We can now compare the synthesis results from the new CORDIC (*Coarse Cordic Givens*) based 16-iteration and 18-bit wordlength BC and IC with the corresponding PEs using

| Туре                          | PE       | Slices | FFs | LUTs | DSP48 | BRAM |
|-------------------------------|----------|--------|-----|------|-------|------|
| Standard<br>Cordic Givens     | Boundary | 606    | 770 | 1150 | 0     | 1    |
|                               | Internal | 610    | 770 | 1147 | 0     | 1    |
| Coarse Angle<br>Cordic Givens | Boundary | 409    | 611 | 789  | 0     | 1    |
|                               | Internal | 408    | 610 | 789  | 0     | 1    |
| Standard<br>Cordic Lookup     | Boundary | 640    | 780 | 1173 | 0     | 2    |

Figure 8 - Synthesis results for 3 types of CORDIC based BC/ICs (16-iteration & 18-bit wordlength)

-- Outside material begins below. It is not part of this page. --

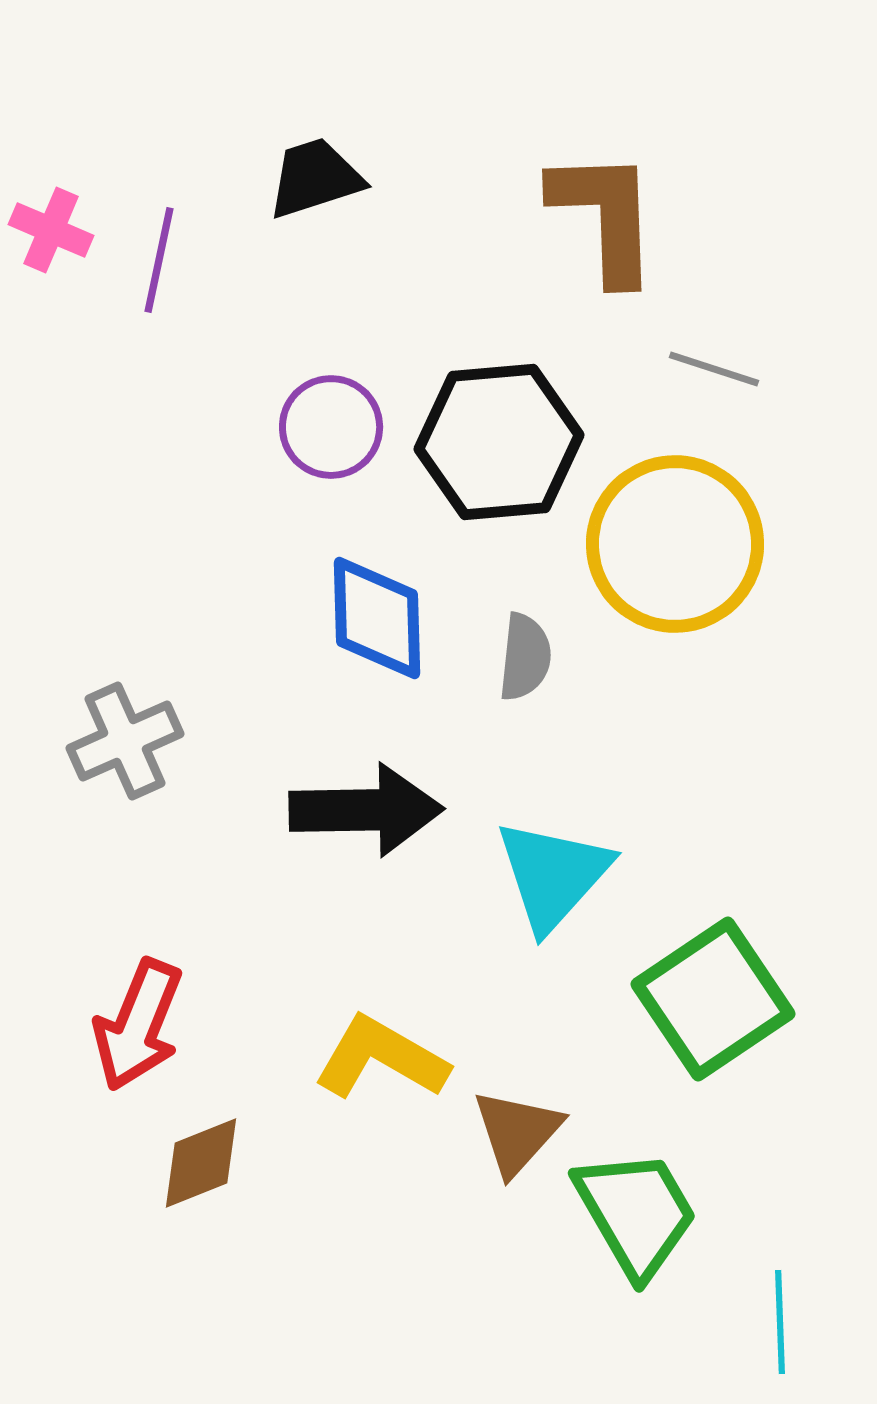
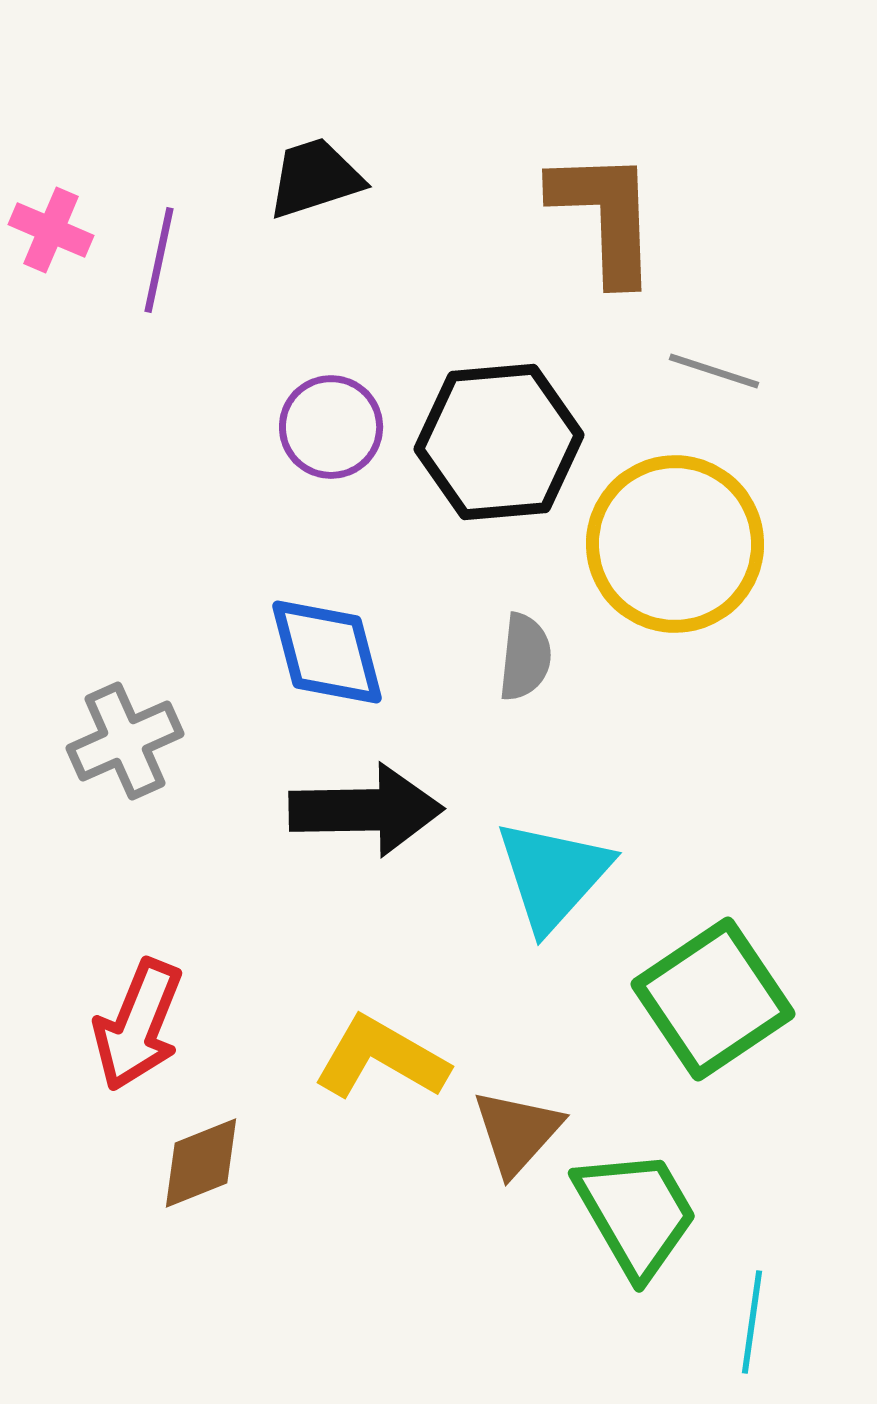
gray line: moved 2 px down
blue diamond: moved 50 px left, 34 px down; rotated 13 degrees counterclockwise
cyan line: moved 28 px left; rotated 10 degrees clockwise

the conventional architecture (*Standard Cordic Givens*) demonstrated in Figure 4. For this comparison, real arithmetic arrays were compared. The FPGA resource utilizations are listed in Figure 8. Xilinx ISE 10.1 is used to target a Virtex-4 xc4vsx35-10ff668 device. The new proposed Coarse Angle Rotation Mode CORDIC saves 32.5% hardware resources compared to the classic one in [13], for both the BC and ICs.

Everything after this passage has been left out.